Purpose: : Apelin together with its cognate G-protein coupled receptor, APJ has been implicated in retinal angiogenesis and also in retinal vascular remodelling. There have been recent reports of apelin signalling being important in the OIR model of angiogenesis, whereas in the CNV and VLDLR^-/- mouse models of pathological angiogenesis, apelin has no discernable role. The aim of this study was to investigate how apelin-APJ signalling regulates vascular remodelling and angiogenesis in the context of other pro-angiogenic factors.

Methods: : In order to assess the angiogenic response to apelin under different conditions we have employed various in-vitromodels including the metatarsal ex-vivo angiogenesis assay and the organotypic co-cultureangiogenesis assay. The effect of treating these assays with apelin and the effect of apelin depletion in the presence and absence of other pro-angiogenic factors such as VEGF was determined. Endothelial tip cell formation, tube formation, vessel bifurcation and calibre were determined and quantified using Imaris and angiosys software.

Results: : Targeted deletion of Apl resulted in a significant reduction in angiogenesis in the metatarsal angiogenesis assay. In an organotypic co-culture assay where HUVEC were grown on human dermal fibroblasts, siRNA knockdown of apelin and APJ led to a significant decrease in endothelial tubule formation. Exogenous addition of apelin led to an increase in vessel branching in the co-culture assay. We then used these angiogenesis models to dissect the effects of apelin on downstream signalling from other pro-angiogenic molecules such as VEGF and Wnt. Addition of VEGF significantly increased vessel branchformation (4 fold) and total tubule length in the co-cultures in comparison to the modest increase (1.4 fold) of these parameters upon apelin treatment. When VEGF and apelin were applied together, we observed up to a 6 fold increase in vessel branch formation. These results suggest that apelin and VEGF have a synergistic effect on vessel branch formation.

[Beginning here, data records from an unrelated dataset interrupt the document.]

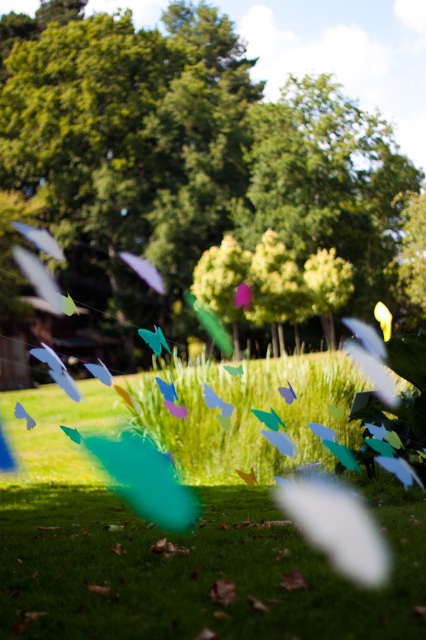 Question: Which object appears closest to the camera in this image?

Choices:
 (A) green matte grass at center
 (B) green leafy tree at center

Answer: (A)

Question: Does green leafy tree at center appear over green matte grass at center?

Choices:
 (A) no
 (B) yes

Answer: (B)

Question: Is green leafy tree at center to the right of green matte grass at center from the viewer's perspective?

Choices:
 (A) yes
 (B) no

Answer: (A)

Question: Does green leafy tree at center appear over green matte grass at center?

Choices:
 (A) yes
 (B) no

Answer: (A)

Question: Among these objects, which one is farthest from the camera?

Choices:
 (A) green matte grass at center
 (B) green leafy tree at center

Answer: (B) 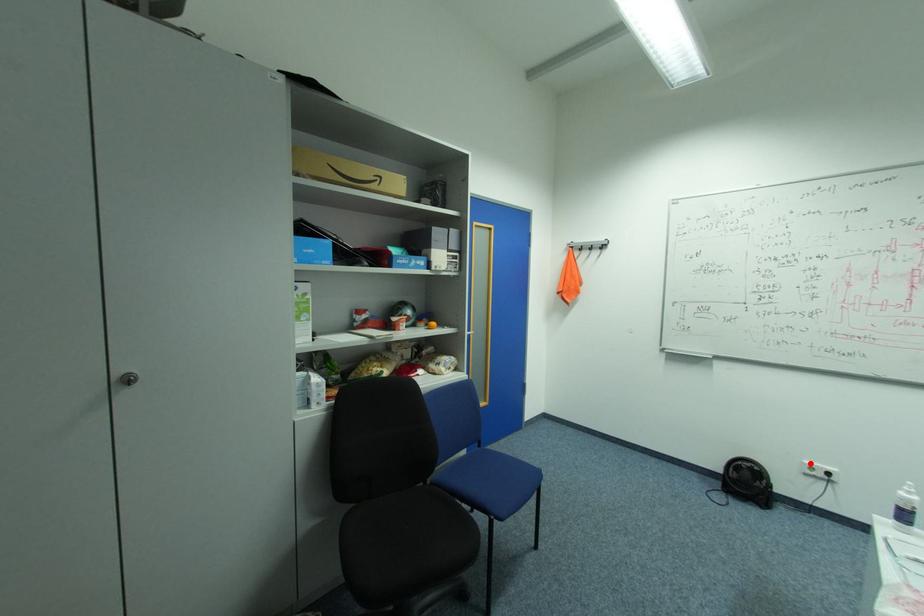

Conclusions: : Angiogenic factors that regulate vessel morphogenesis are tightly regulated in their expression and co-operation in signalling. However, in diseases such as diabetic retinopathy, age-related macular degeneration or macular telangiectasia, such regulation is disrupted resulting in abnormal vessel growth. The study here suggests that apelin, which we have previously shown to be involved in vessel remodelling, can also modify the angiogenic outcome of VEGF signalling and could play a role in disease pathology.